CARSON CITY — Despite a slight increase in pedestrian deaths, the number of people killed in traffic accidents in Nevada plunged in 2011 and will end the year at slightly more than half of the record 2006 total.
Through Sunday, 231 people had died in Nevada traffic accidents, down 22 from the same time in 2010 and far less than the record 431 fatalities in 2006.
Only 64 of the deaths involved alcohol as a factor, barely half of the 126 in 2008.
In Clark County, 105 people have died on the highways this year, down 25 for the same time span last year.
“People are getting the message,” said Traci Pearl, administrator of the Nevada Office of Traffic Safety.
She attributes the decline to more attention on the part of drivers, more enforcement by police, less drinking and driving and the wearing of seat belts. Pearl warned residents to be particularly careful during the Christmas and New Year’s periods because people may be drinking at holiday parties.
Pearl said Monday her office has a “zero fatalities goal.”
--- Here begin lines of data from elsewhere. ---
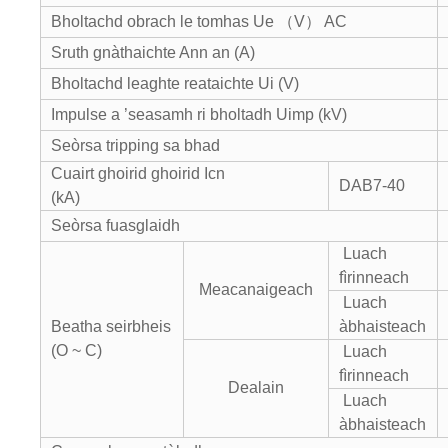
Bholtachd obrach le tomhas Ue （V） AC
Sruth gnàthaichte Ann an (A)
Bholtachd leaghte reataichte Ui (V)
Impulse a ’seasamh ri bholtadh Uimp (kV)
Seòrsa tripping sa bhad
Cuairt ghoirid ghoirid Icn
DAB7-40
(kA)
Seòrsa fuasglaidh
Luach
fìrinneach
Meacanaigeach
Luach
Beatha seirbheis
àbhaisteach
(O ~ C)
Luach
fìrinneach
Dealain
Luach
àbhaisteach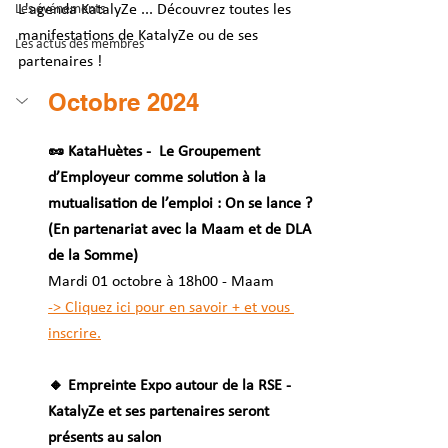
Les événements
L'agenda KatalyZe ... Découvrez toutes les 
manifestations de KatalyZe ou de ses 
Les actus des membres
partenaires !  
Octobre 2024 
🥜 KataHuètes - 
 Le Groupement 
d’Employeur comme solution à la 
mutualisation de l’emploi : On se lance ? 
(En partenariat avec la Maam et de DLA 
de la Somme)
Mardi 01 octobre à 18h00
 - Maam
-> Cliquez ici pour en savoir + et vous 
inscrire.
🔸 Empreinte Expo autour de la RSE - 
KatalyZe et ses partenaires seront 
présents au salon 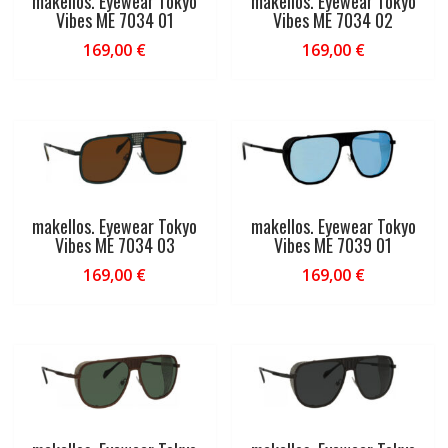
makellos. Eyewear Tokyo
makellos. Eyewear Tokyo
Vibes ME 7034 01
Vibes ME 7034 02
169,00
€
169,00
€
makellos. Eyewear Tokyo
makellos. Eyewear Tokyo
Vibes ME 7034 03
Vibes ME 7039 01
169,00
€
169,00
€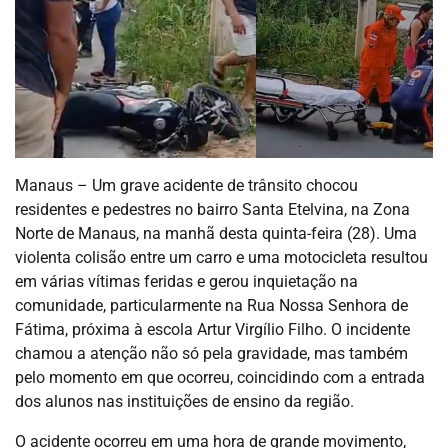
Manaus – Um grave acidente de trânsito chocou
residentes e pedestres no bairro Santa Etelvina, na Zona
Norte de Manaus, na manhã desta quinta-feira (28). Uma
violenta colisão entre um carro e uma motocicleta resultou
em várias vítimas feridas e gerou inquietação na
comunidade, particularmente na Rua Nossa Senhora de
Fátima, próxima à escola Artur Virgílio Filho. O incidente
chamou a atenção não só pela gravidade, mas também
pelo momento em que ocorreu, coincidindo com a entrada
dos alunos nas instituições de ensino da região.
O acidente ocorreu em uma hora de grande movimento,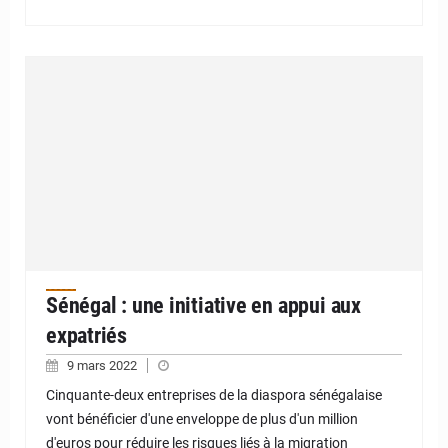
Sénégal : une initiative en appui aux
expatriés
9 mars 2022
Cinquante-deux entreprises de la diaspora sénégalaise
vont bénéficier d'une enveloppe de plus d'un million
d'euros pour réduire les risques liés à la migration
“How many fatalities in Nevada are acceptable?” she asked. “Three hundred? Then how many fatalities are acceptable in your family? Of course you would say zero. If it should be zero in your family, then it should be zero for the state.”
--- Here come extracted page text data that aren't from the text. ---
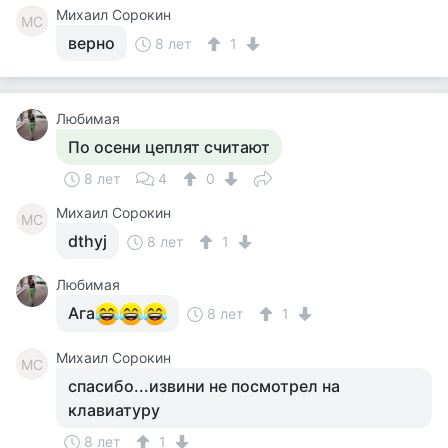
Михаил Сорокин
МС
верно
8 лет
1
Любимая
По осени цеплят считают
8 лет
4
0
Михаил Сорокин
МС
dthyj
8 лет
1
Любимая
Ага
8 лет
1
Михаил Сорокин
МС
спасибо...извини не посмотрел на
клавиатуру
8 лет
1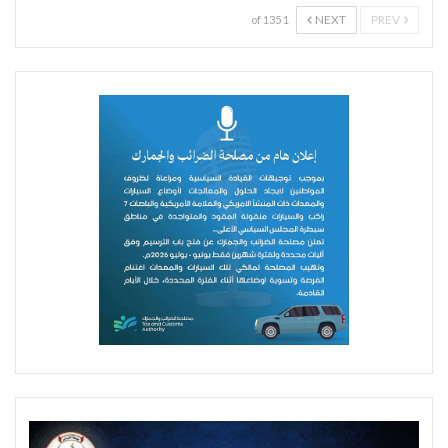
NEXT
PREV
1 of 135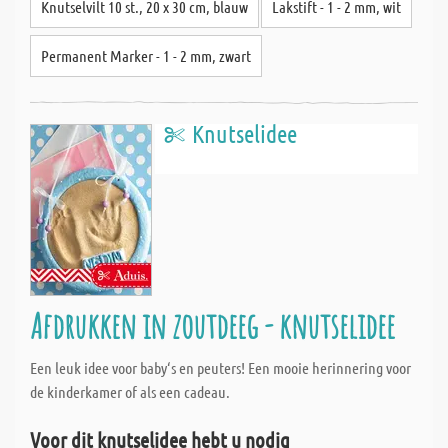
Knutselvilt 10 st., 20 x 30 cm, blauw
Lakstift - 1 - 2 mm, wit
Permanent Marker - 1 - 2 mm, zwart
Knutselidee
Afdrukken in zoutdeeg - knutselidee
Een leuk idee voor baby‘s en peuters! Een mooie herinnering voor
de kinderkamer of als een cadeau.
Voor dit knutselidee hebt u nodig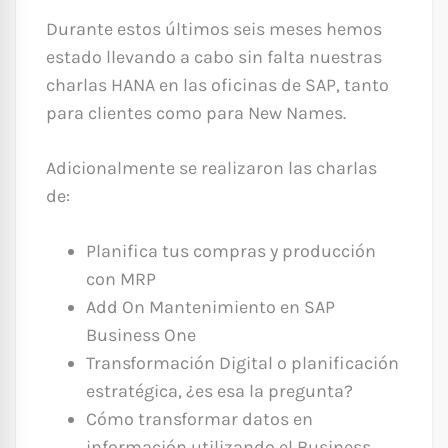
Durante estos últimos seis meses hemos
estado llevando a cabo sin falta nuestras
charlas HANA en las oficinas de SAP, tanto
para clientes como para New Names.
Adicionalmente se realizaron las charlas
de:
Planifica tus compras y producción
con MRP
Add On Mantenimiento en SAP
Business One
Transformación Digital o planificación
estratégica, ¿es esa la pregunta?
Cómo transformar datos en
información utilizando el Business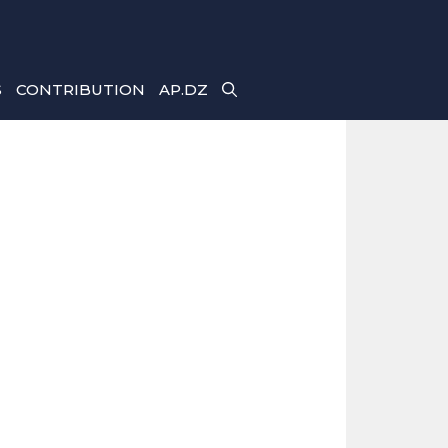
S
CONTRIBUTION
AP.DZ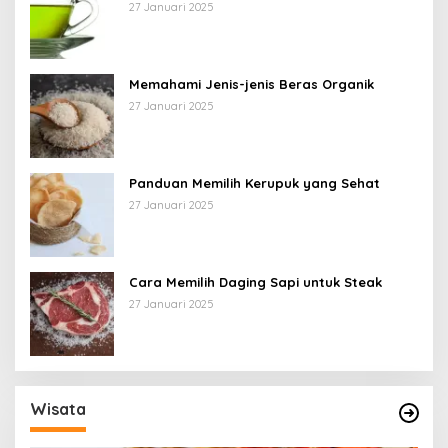
27 Januari 2025
Memahami Jenis-jenis Beras Organik
27 Januari 2025
Panduan Memilih Kerupuk yang Sehat
27 Januari 2025
Cara Memilih Daging Sapi untuk Steak
27 Januari 2025
Wisata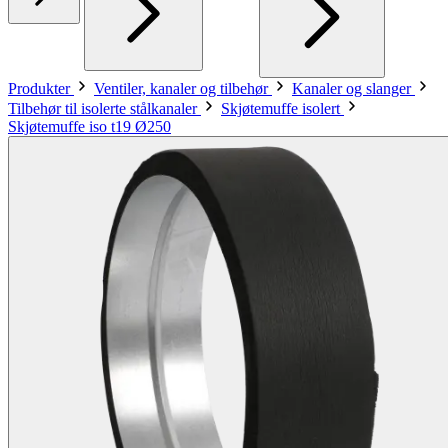
Produkter
Ventiler, kanaler og tilbehør
Kanaler og slanger
Tilbehør til isolerte stålkanaler
Skjøtemuffe isolert
Skjøtemuffe iso t19 Ø250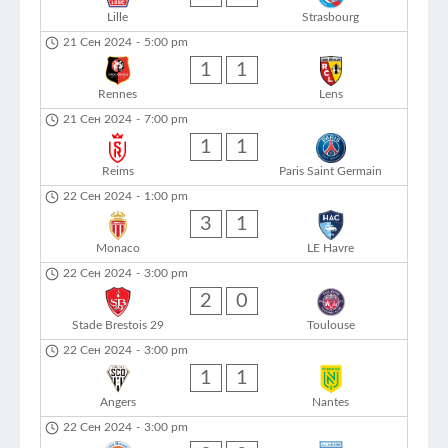
Lille
Strasbourg
21 Сен 2024
-
5:00 pm
1
1
Rennes
Lens
21 Сен 2024
-
7:00 pm
1
1
Reims
Paris Saint Germain
22 Сен 2024
-
1:00 pm
3
1
Monaco
LE Havre
22 Сен 2024
-
3:00 pm
2
0
Stade Brestois 29
Toulouse
22 Сен 2024
-
3:00 pm
1
1
Angers
Nantes
22 Сен 2024
-
3:00 pm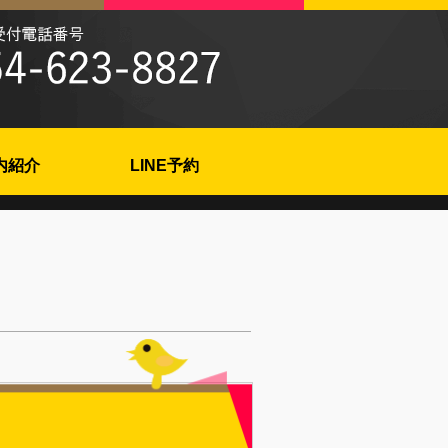
内紹介
LINE予約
Through Sunday, 42 pedestrians had died in Nevada, more than the 41 killed in 2010. Twenty-eight of them died in Clark County, two fewer than in 2010.
Las Vegas was ranked the sixth-most dangerous city for pedestrians in the spring by Transportation for America, a Washington, D.C., advocacy group. It found 2.5 pedestrian deaths per 100,000 residents per year, above the 1.6 national average.
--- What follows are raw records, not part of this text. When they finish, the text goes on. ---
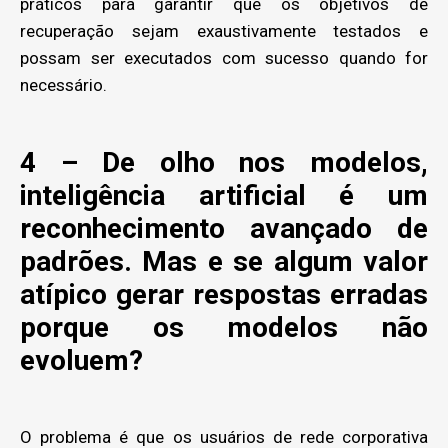
práticos para garantir que os objetivos de
recuperação sejam exaustivamente testados e
possam ser executados com sucesso quando for
necessário.
4 – De olho nos modelos,
inteligência artificial é um
reconhecimento avançado de
padrões. Mas e se algum valor
atípico gerar respostas erradas
porque os modelos não
evoluem?
O problema é que os usuários de rede corporativa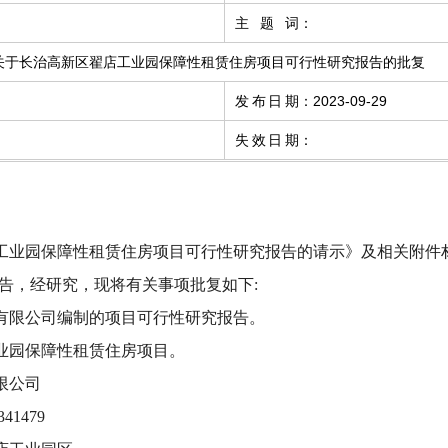
主题词
：
关于长治高新区翟店工业园保障性租赁住房项目可行性研究报告的批复
发布日期
：
2023-09-29
失效日期
：
工业园保障性租赁住房项目
可行性研究报告的请示》及相关附件
告，经研究，现将有关事项批复如下:
有限公司
编制的项目可行性研究报告。
业园保障性租赁住房项目
。
限公司
41479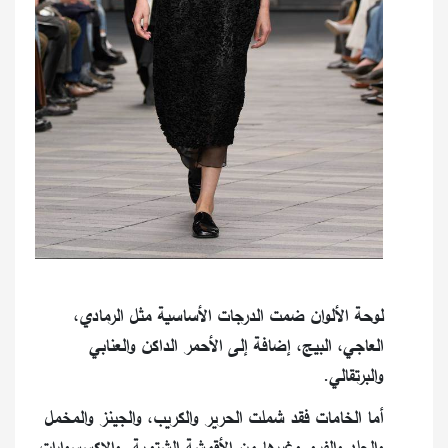
لوحة الألوان ضمت الدرجات الأساسية مثل الرمادي،
العاجي، البيج، إضافة إلى الأحمر الداكن والعنابي
والبرتقالي.
أما الخامات فقد شملت الحرير والكريب، والجينز والمخمل
والجلد والفرو وغيرها من الأقمشة الشتوية. والاكسسوارات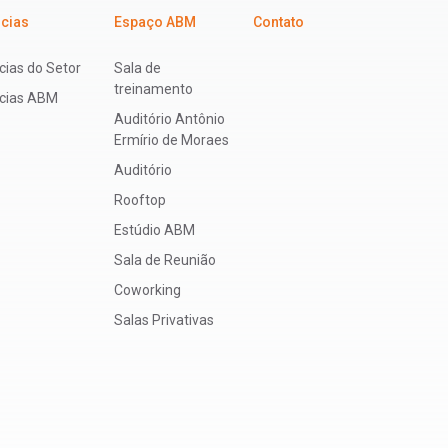
icias
Espaço ABM
Contato
cias do Setor
Sala de
treinamento
ícias ABM
Auditório Antônio
Ermírio de Moraes
Auditório
Rooftop
Estúdio ABM
Sala de Reunião
Coworking
Salas Privativas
But that study does not factor in the number of tourists who visit Las Vegas, which is expected to be near the record of
39 million this year.
Reno reported nine pedestrian deaths, up from four in 2010. The Reno deaths included J.K. Metzker, a popular television sports broadcaster killed crossing a busy street adjacent to the University of Nevada, Reno campus after a football game. He was not crossing Virginia Street at a designated pedestrian crosswalk.
Part of the reason for the decline in fatalities also may be because people are not driving as much, Pearl said. But she said the National Highway Traffic Safety Administration, which compiles the fatality rates per 100 million miles driven, does not have recent figures for Nevada.
That federal agency said in 2010 there was a slight increase of 0.7 percent in miles driven nationally, but a 3 percent decline in highway deaths, to 32,788, across the country. Pearl added Nevada’s drop in highway fatalities since 2006 is the fifth-best among the states.